One way to balance the collection work is to balance the allocations. Of course even if you have the exact same amount of allocations per heap the amount of collection work can still be very different, depending on the survival. But it certainly helps. So we equalize the allocation budget at the end of a GC so each heap gets the same allocation budget. This doesn’t mean naturally each heap will get the same amount of allocations but it puts the same upper limit on the amount of allocations each heap can do before the next GC is triggered. The number of allocating threads and the amount of allocation each allocating thread does are of course up to user code. We try to make the allocations on the heap associated with the core that the allocating thread runs on but since we have no control, we need to check if we should balance to other heaps that are the least full and balance to them when appropriate. The “when appropriate” requires some careful tuning heuristics. Currently we take into consideration the core the thread is running on, the NUMA node it runs on, how much allocation budget it has left compared to other heaps and how many allocating threads have been running on the same core. I do think this is a bit unnecessarily complicated so we are doing more work to see if we could simply this.

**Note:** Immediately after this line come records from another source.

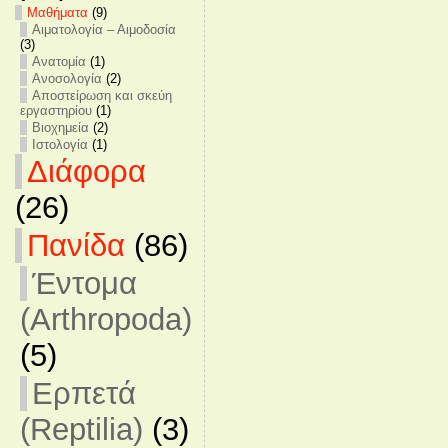
Mαθήματα
(9)
Αιματολογία – Αιμοδοσία
(3)
Ανατομία
(1)
Ανοσολογία
(2)
Αποστείρωση και σκεύη
εργαστηρίου
(1)
Βιοχημεία
(2)
Ιστολογία
(1)
Διάφορα
(26)
Πανίδα
(86)
Έντομα
(Arthropoda)
(5)
Ερπετά
(Reptilia)
(3)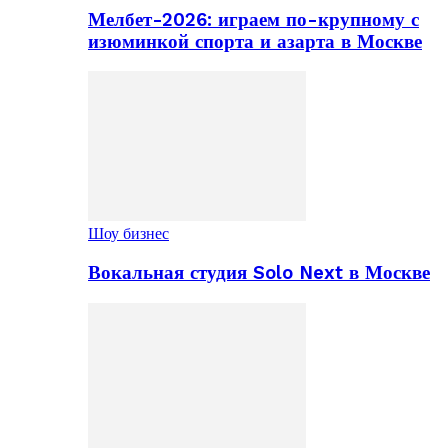
Мелбет-2026: играем по-крупному с
изюминкой спорта и азарта в Москве
Шоу бизнес
Вокальная студия Solo Next в Москве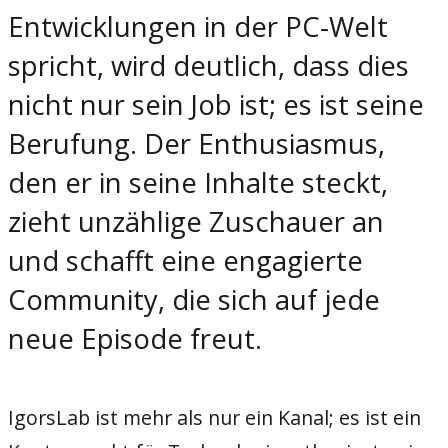
Entwicklungen in der PC-Welt
spricht, wird deutlich, dass dies
nicht nur sein Job ist; es ist seine
Berufung. Der Enthusiasmus,
den er in seine Inhalte steckt,
zieht unzählige Zuschauer an
und schafft eine engagierte
Community, die sich auf jede
neue Episode freut.
IgorsLab ist mehr als nur ein Kanal; es ist ein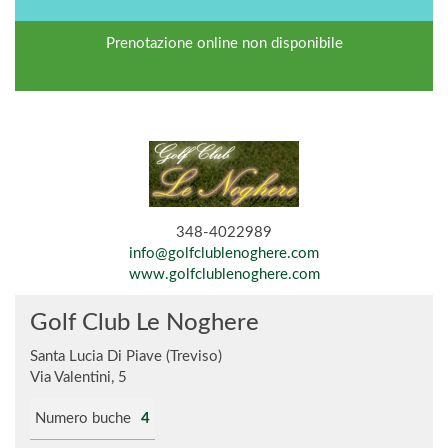
Prenotazione online non disponibile
348-4022989
info@golfclublenoghere.com
www.golfclublenoghere.com
Golf Club Le Noghere
Santa Lucia Di Piave (Treviso)
Via Valentini, 5
Numero buche
4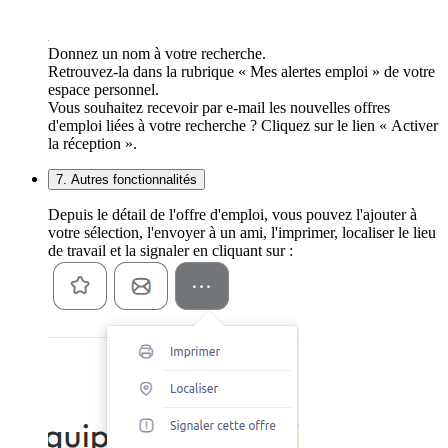
Donnez un nom à votre recherche.
Retrouvez-la dans la rubrique « Mes alertes emploi » de votre
espace personnel.
Vous souhaitez recevoir par e-mail les nouvelles offres
d'emploi liées à votre recherche ? Cliquez sur le lien « Activer
la réception ».
7. Autres fonctionnalités
Depuis le détail de l'offre d'emploi, vous pouvez l'ajouter à
votre sélection, l'envoyer à un ami, l'imprimer, localiser le lieu
de travail et la signaler en cliquant sur :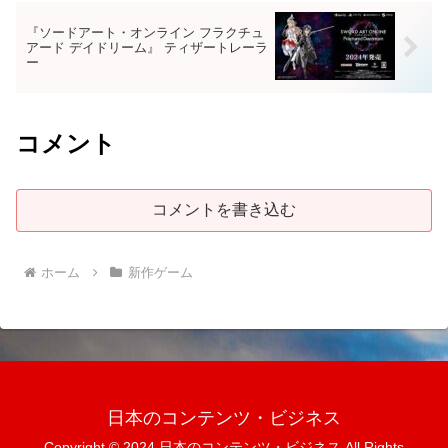
『ソードアート・オンライン フラクチュ
アード デイドリーム』 ティザートレーラ
ー
コメント
コメントを書き込む
ホーム
新作ゲーム
日本のコンテンツ・ビジネス
Copyright © 2024 日本のコンテンツ・ビジネス All Rights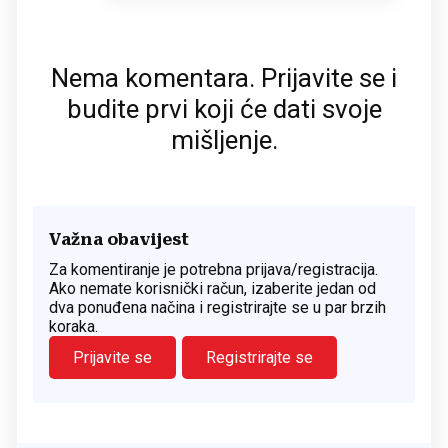
Nema komentara. Prijavite se i
budite prvi koji će dati svoje
mišljenje.
Važna obavijest
Za komentiranje je potrebna prijava/registracija.
Ako nemate korisnički račun, izaberite jedan od
dva ponuđena načina i registrirajte se u par brzih
koraka.
Prijavite se
Registrirajte se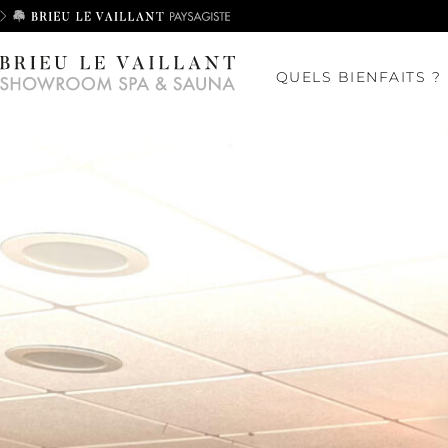
QUELS BIENFAITS ?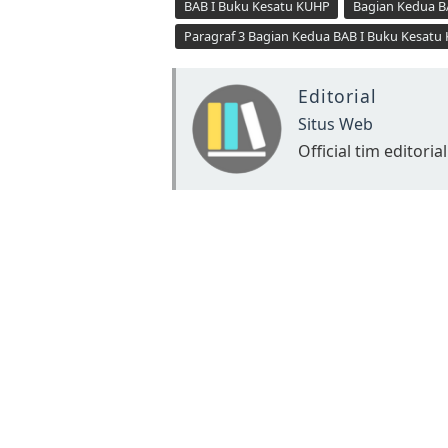
BAB I Buku Kesatu KUHP
Bagian Kedua B
Paragraf 3 Bagian Kedua BAB I Buku Kesatu
Editorial
Situs Web
Official tim editorial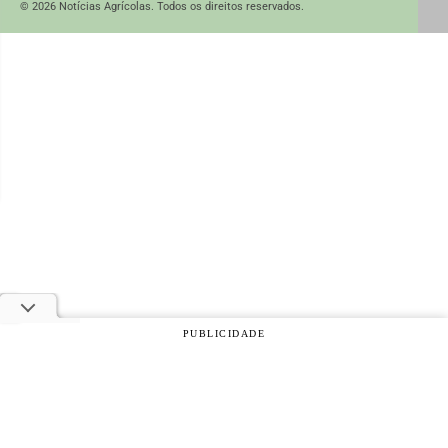
© 2026 Notícias Agrícolas. Todos os direitos reservados.
PUBLICIDADE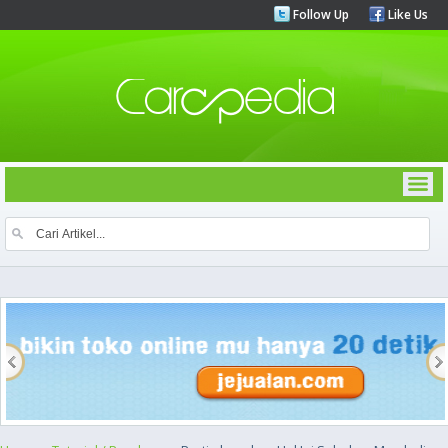
Follow Up
Like Us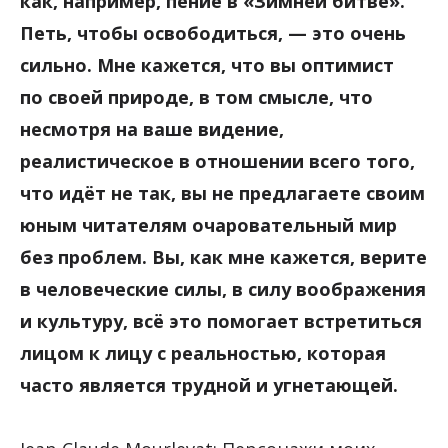
как, например, пение в «Зимней битве».
Петь, чтобы освободиться, — это очень
сильно. Мне кажется, что вы оптимист
по своей природе, в том смысле, что
несмотря на ваше видение,
реалистическое в отношении всего того,
что идёт не так, вы не предлагаете своим
юным читателям очаровательный мир
без проблем. Вы, как мне кажется, верите
в человеческие силы, в силу воображения
и культуру, всё это помогает встретиться
лицом к лицу с реальностью, которая
часто является трудной и угнетающей.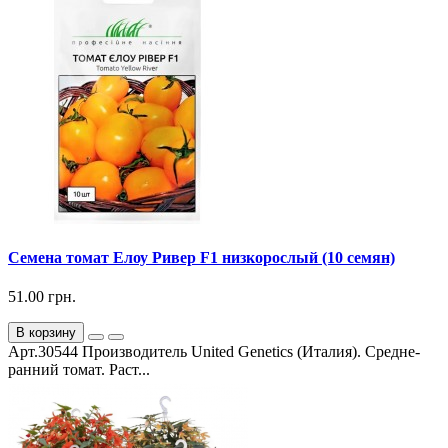
Семена томат Елоу Ривер F1 низкорослый (10 семян)
51.00 грн.
В корзину
Арт.30544 Производитель United Genetics (Италия). Средне-
ранний томат. Раст...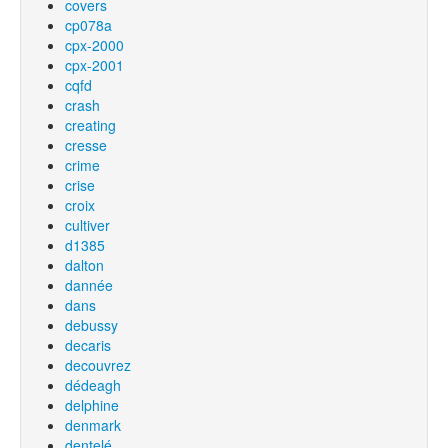
covers
cp078a
cpx-2000
cpx-2001
cqfd
crash
creating
cresse
crime
crise
croix
cultiver
d1385
dalton
dannée
dans
debussy
decaris
decouvrez
dédeagh
delphine
denmark
dentelé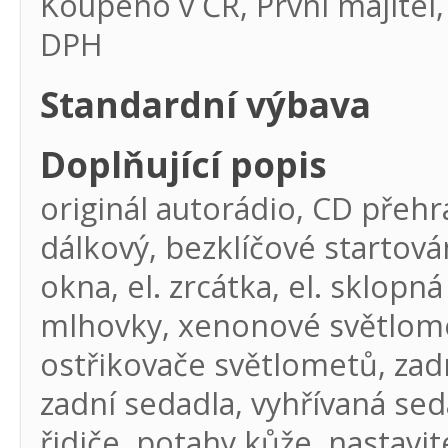
Koupeno v ČR, První majitel
DPH
Standardní výbava
Doplňující popis
originál autorádio, CD přehr
dálkový, bezklíčové startová
okna, el. zrcátka, el. sklopná
mlhovky, xenonové světlome
ostřikovače světlometů, zadn
zadní sedadla, vyhřívaná sed
řidiče, potahy kůže, nastavit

If we use the GCHeapCount config to specify fewer heaps than cores, it means there will only be that many GC threads and by default they would only run on that many cores. Of course the user threads are free to run on the rest of the cores and the allocations they do will be balanced onto the GC heaps.
Balancing GC work
Most of the current balancing done in GC is focused on marking, simply because marking is usually the phase that takes the longest. If you are going to pick tasks to balance, it makes more sense to balance the longest part that is most prone to being unbalanced – balancing work does not come without a cost.
Marking uses a mark stack which makes it a natural target for working stealing. When a GC thread is done with its own marking, it looks around to see if other threads’ mark stacks are still busy and if so, steal an object to mark. This is complicated by the fact that we implement “partial mark”, which means if an object contains many references we only push a chunk of them onto the mark stack at a time to not overflow the stack. This means the entries on the stack may not be straightforward object addresses. Stealing needs to recognize specific sequences to determine whether it should search for other entries or read the right entry in that sequence to steal. Note that this is only turned on during full blocking GCs as the stealing does have noticeable cost in certain situations.
Performance work is largely driven by user scenarios. And as our framework is used more and more by high performance scenarios, we are always doing work to shorten the pause time. Folks have asked about concurrent compacting GCs and yes, we do have that on our roadmap. But it does not mean we will stop improving our current GC. One of the things we noticed from looking at customer data is when we are doing an ephemeral GC, marking young gen objects pointed to by objects in older generations usually takes the longest time. Recently we implemented working stealing for this in 5.0 by having each GC thread takes a chunk of the older generation to process each time. It atomically increases the chunk index so if another thread is also looking at the same generation it will take the next chunk that hasn’t been taken. The complication here is we might have multiple segments so we need to keep track of the current segment being processed (and its starting index). In the situation when one thread just gets to a segment which has already been processed by other threads, it knows to advance past this segment. Each chunk is guaranteed to only been processed by one thread. Because of this guarantee and the fact that relocating pointers to young gen objects shares the same code path, it means this relocation work is also balanced in the same fashion.
We also do balancing work at the end of the phase so it can balance the imbalance in earlier work happening in the same phase.
There are other kinds of balancing but those are the main ones. More kinds of work can be balanced for STW GCs. We chose to focus more on the mark phase because it’s the most needed. We have not balanced the concurrent work just because it’s more forgiving when you run concurrently. Clearly there’s merit in balancing that too so it’s a matter of getting to it.
As I mentioned, we are continuing the journey to make things more balanced. Aside from balancing the current tasks more, we are also changing how heaps are organized to make balancing more natural (so the threads aren’t so tightly coupled with heaps). That’s for another blog post.